月の少年

月の少年

月の少年


両親を海で失った少年の暗い孤独な心が、静かで幻想的な世界に結晶したようでした。
死…冷たく怖ろしいものであるはずの死だけれど、その死の中に自分の最愛の人がいる、と思ったとき、
それは、「生」よりも、むしろ温かく慕わしいものに感じられるのかもしれない。


少年のそばで、彼を見守り続けた祖父はどんなに辛かっただろう。
(祖父自身もまた、大切な娘を失ったということなのだ)
少年を「死」から引き戻すのは、祖父の無言の見守りであろうか、と思う。
だけど、祖父の「生」は苦しい。
娘の死を背負い、孫の苦しみを見守りながら、もくもくと自分の仕事を続けることであるから。
少年は祖父のように生きることを選んだ、ということなのかもしれない。
この世の苦しみを引き受ける覚悟を持ったのかもしれない。


粘土をこねる少年。そうして、少年は、自分の思いを形にしていくようです。
「あれ」は、消えてしまったわけではないと思う。
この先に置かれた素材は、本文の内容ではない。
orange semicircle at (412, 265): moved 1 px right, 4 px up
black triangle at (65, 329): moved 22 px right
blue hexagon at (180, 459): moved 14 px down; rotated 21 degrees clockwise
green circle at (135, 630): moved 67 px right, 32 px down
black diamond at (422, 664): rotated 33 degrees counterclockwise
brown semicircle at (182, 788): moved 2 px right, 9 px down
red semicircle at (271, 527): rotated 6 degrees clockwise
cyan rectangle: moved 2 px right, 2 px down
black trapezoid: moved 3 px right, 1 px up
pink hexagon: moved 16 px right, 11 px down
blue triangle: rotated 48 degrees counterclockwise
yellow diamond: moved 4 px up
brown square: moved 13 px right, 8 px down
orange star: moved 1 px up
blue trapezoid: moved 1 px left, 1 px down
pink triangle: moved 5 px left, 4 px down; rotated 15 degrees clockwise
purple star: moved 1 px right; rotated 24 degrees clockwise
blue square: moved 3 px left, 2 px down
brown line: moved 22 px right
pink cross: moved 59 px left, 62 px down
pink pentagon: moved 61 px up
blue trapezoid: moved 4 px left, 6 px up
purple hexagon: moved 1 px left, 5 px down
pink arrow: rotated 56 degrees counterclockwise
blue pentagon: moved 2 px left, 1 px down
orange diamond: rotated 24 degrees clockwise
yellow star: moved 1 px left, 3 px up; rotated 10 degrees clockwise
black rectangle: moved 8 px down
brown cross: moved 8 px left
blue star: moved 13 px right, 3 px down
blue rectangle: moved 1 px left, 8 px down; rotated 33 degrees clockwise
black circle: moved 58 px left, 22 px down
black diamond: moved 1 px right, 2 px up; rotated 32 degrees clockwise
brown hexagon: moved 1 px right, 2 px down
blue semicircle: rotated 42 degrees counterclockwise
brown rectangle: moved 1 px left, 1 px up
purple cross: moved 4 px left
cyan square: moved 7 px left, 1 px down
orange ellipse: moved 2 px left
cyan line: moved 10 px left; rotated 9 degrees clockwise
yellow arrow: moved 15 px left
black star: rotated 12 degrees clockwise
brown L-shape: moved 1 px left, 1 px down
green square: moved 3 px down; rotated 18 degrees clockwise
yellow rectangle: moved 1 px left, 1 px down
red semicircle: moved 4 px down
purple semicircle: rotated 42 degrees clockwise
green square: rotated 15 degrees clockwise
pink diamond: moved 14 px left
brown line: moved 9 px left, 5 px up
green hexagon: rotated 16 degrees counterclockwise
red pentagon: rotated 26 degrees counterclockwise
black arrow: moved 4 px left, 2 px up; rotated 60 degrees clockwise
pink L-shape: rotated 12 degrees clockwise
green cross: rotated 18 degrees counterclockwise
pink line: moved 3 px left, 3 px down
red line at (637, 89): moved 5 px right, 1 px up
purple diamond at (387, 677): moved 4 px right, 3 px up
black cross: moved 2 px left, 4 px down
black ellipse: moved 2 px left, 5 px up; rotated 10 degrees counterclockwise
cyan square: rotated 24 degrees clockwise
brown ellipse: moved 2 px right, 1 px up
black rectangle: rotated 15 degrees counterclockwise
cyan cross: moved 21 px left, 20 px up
あれはもともと、もう一つの自分であったはずだから。
あるべき場所に戻ったのではないだろうか、と思うのだけれど。
別れていた自分の一部が、自分の中に戻り、一つになったのではないか、と思います。
「死」を否定するのではなく、背中を向けるのでもなく、「死」の居場所を自分の中に持ち、そして、生きていく。
生きていってほしいと思います。
最後に冬馬少年が見上げる月が(月に映った影が)とても美しかった。